START EXERCISE DATA

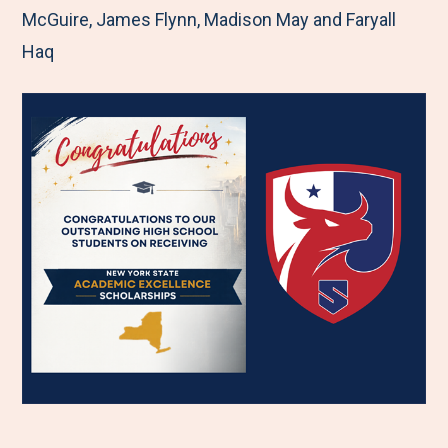
McGuire, James Flynn, Madison May and Faryall
Haq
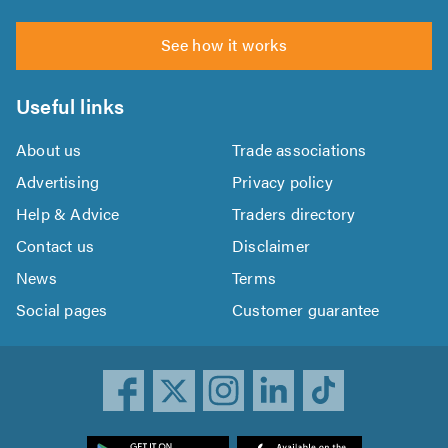
See how it works
Useful links
About us
Trade associations
Advertising
Privacy policy
Help & Advice
Traders directory
Contact us
Disclaimer
News
Terms
Social pages
Customer guarantee
ownload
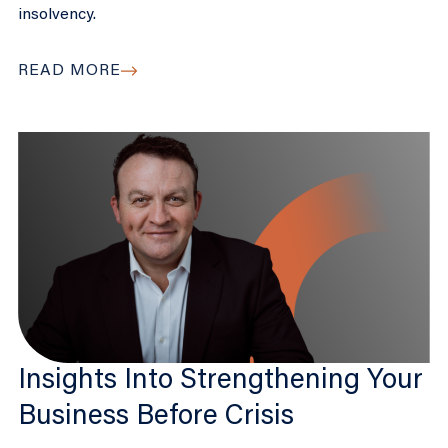
insolvency.
READ MORE
Insights Into Strengthening Your
Business Before Crisis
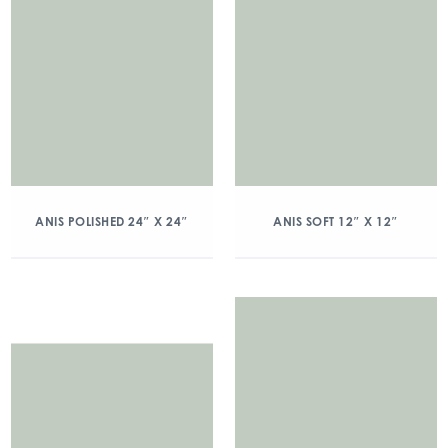
ANIS POLISHED 24″ X 24″
ANIS SOFT 12″ X 12″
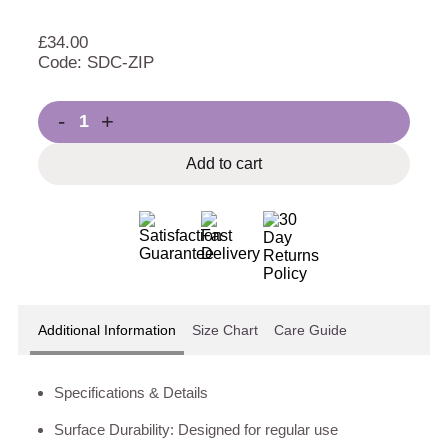
£
34.00
Code: SDC-ZIP
-
+
Add to cart
Additional Information
Size Chart
Care Guide
Specifications & Details
Surface Durability: Designed for regular use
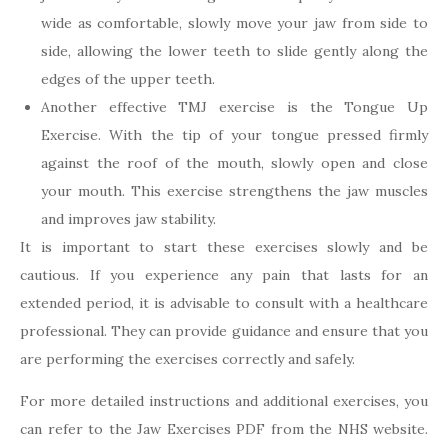
wide as comfortable, slowly move your jaw from side to
side, allowing the lower teeth to slide gently along the
edges of the upper teeth.
Another effective TMJ exercise is the Tongue Up
Exercise. With the tip of your tongue pressed firmly
against the roof of the mouth, slowly open and close
your mouth. This exercise strengthens the jaw muscles
and improves jaw stability.
It is important to start these exercises slowly and be
cautious. If you experience any pain that lasts for an
extended period, it is advisable to consult with a healthcare
professional. They can provide guidance and ensure that you
are performing the exercises correctly and safely.
For more detailed instructions and additional exercises, you
can refer to the Jaw Exercises PDF from the NHS website.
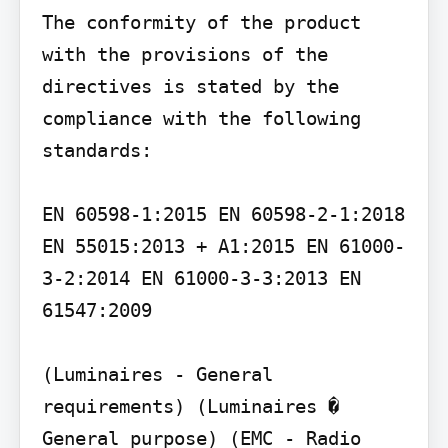
The conformity of the product 
with the provisions of the 
directives is stated by the 
compliance with the following 
standards:

EN 60598-1:2015 EN 60598-2-1:2018 
EN 55015:2013 + A1:2015 EN 61000-
3-2:2014 EN 61000-3-3:2013 EN 
61547:2009

(Luminaires - General 
requirements) (Luminaires � 
General purpose) (EMC - Radio 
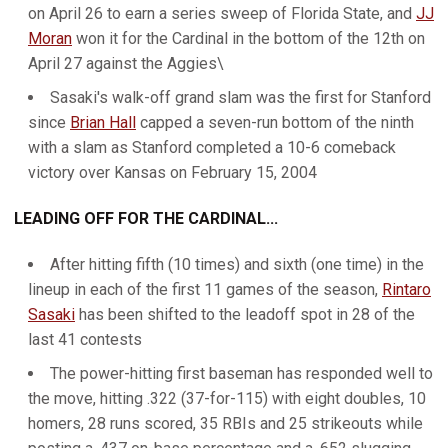
on April 26 to earn a series sweep of Florida State, and
JJ
Moran
won it for the Cardinal in the bottom of the 12th on
April 27 against the Aggies\
Sasaki's walk-off grand slam was the first for Stanford
since
Brian Hall
capped a seven-run bottom of the ninth
with a slam as Stanford completed a 10-6 comeback
victory over Kansas on February 15, 2004
LEADING OFF FOR THE CARDINAL...
After hitting fifth (10 times) and sixth (one time) in the
lineup in each of the first 11 games of the season,
Rintaro
Sasaki
has been shifted to the leadoff spot in 28 of the
last 41 contests
The power-hitting first baseman has responded well to
the move, hitting .322 (37-for-115) with eight doubles, 10
homers, 28 runs scored, 35 RBIs and 25 strikeouts while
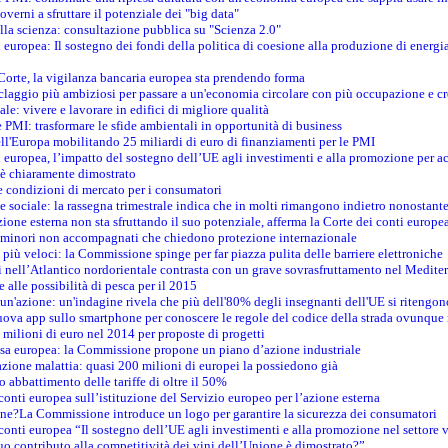
verni a sfruttare il potenziale dei "big data"
della scienza: consultazione pubblica su "Scienza 2.0"
i europea: Il sostegno dei fondi della politica di coesione alla produzione di energi
 Corte, la vigilanza bancaria europea sta prendendo forma
iclaggio più ambiziosi per passare a un'economia circolare con più occupazione e cr
le: vivere e lavorare in edifici di migliore qualità
e PMI: trasformare le sfide ambientali in opportunità di business
ell'Europa mobilitando 25 miliardi di euro di finanziamenti per le PMI
 europea, l’impatto del sostegno dell’UE agli investimenti e alla promozione per ac
n è chiaramente dimostrato
e condizioni di mercato per i consumatori
e sociale: la rassegna trimestrale indica che in molti rimangono indietro nonostant
azione esterna non sta sfruttando il suo potenziale, afferma la Corte dei conti europe
i minori non accompagnati che chiedono protezione internazionale
e più veloci: la Commissione spinge per far piazza pulita delle barriere elettroniche
tici nell’Atlantico nordorientale contrasta con un grave sovrasfruttamento nel Medit
e alle possibilità di pesca per il 2015
un'azione: un'indagine rivela che più dell'80% degli insegnanti dell'UE si ritengon
nuova app sullo smartphone per conoscere le regole del codice della strada ovunque
 milioni di euro nel 2014 per proposte di progetti
esa europea: la Commissione propone un piano d’azione industriale
azione malattia: quasi 200 milioni di europei la possiedono già
o abbattimento delle tariffe di oltre il 50%
conti europea sull’istituzione del Servizio europeo per l’azione esterna
ine?La Commissione introduce un logo per garantire la sicurezza dei consumatori
conti europea “Il sostegno dell’UE agli investimenti e alla promozione nel settore v
uo contributo alla competitività dei vini dell’Unione è dimostrato?”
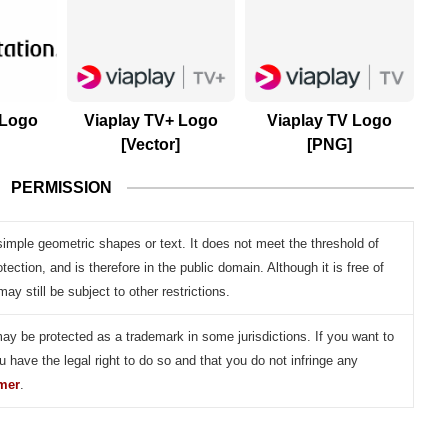
 Logo
Viaplay TV+ Logo
Viaplay TV Logo
[Vector]
[PNG]
PERMISSION
simple geometric shapes or text. It does not meet the threshold of
otection, and is therefore in the public domain. Although it is free of
may still be subject to other restrictions.
may be protected as a trademark in some jurisdictions. If you want to
u have the legal right to do so and that you do not infringe any
imer
.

END EXERCISE DATA

INSTRUCTIONS FOR THE TASK
Your copy should hold only the lines above from the one containing "Advertising" through the one containing "with a slam", exactly as written and free of pictures.

TASK ANSWER
Advertising
Privacy policy
Help & Advice
Traders directory
Contact us
Disclaimer
News
Terms
Social pages
Customer guarantee
ownload
insolvency.
READ MORE
Insights Into Strengthening Your
Business Before Crisis
ANIS POLISHED 24″ X 24″
ANIS SOFT 12″ X 12″
£
34.00
Code: SDC-ZIP
-
+
Add to cart
Additional Information
Size Chart
Care Guide
Specifications & Details
Surface Durability: Designed for regular use
wide as comfortable, slowly move your jaw from side to
side, allowing the lower teeth to slide gently along the
edges of the upper teeth.
Another effective TMJ exercise is the Tongue Up
Exercise. With the tip of your tongue pressed firmly
against the roof of the mouth, slowly open and close
your mouth. This exercise strengthens the jaw muscles
and improves jaw stability.
It is important to start these exercises slowly and be
cautious. If you experience any pain that lasts for an
extended period, it is advisable to consult with a healthcare
professional. They can provide guidance and ensure that you
are performing the exercises correctly and safely.
For more detailed instructions and additional exercises, you
can refer to the Jaw Exercises PDF from the NHS website.
The conformity of the product 
with the provisions of the 
directives is stated by the 
compliance with the following 
standards:

EN 60598-1:2015 EN 60598-2-1:2018 
EN 55015:2013 + A1:2015 EN 61000-
3-2:2014 EN 61000-3-3:2013 EN 
61547:2009

(Luminaires - General 
requirements) (Luminaires � 
General purpose) (EMC - Radio 
on April 26 to earn a series sweep of Florida State, and
JJ
Moran
won it for the Cardinal in the bottom of the 12th on
April 27 against the Aggies\
Sasaki's walk-off grand slam was the first for Stanford
since
Brian Hall
capped a seven-run bottom of the ninth
with a slam as Stanford completed a 10-6 comeback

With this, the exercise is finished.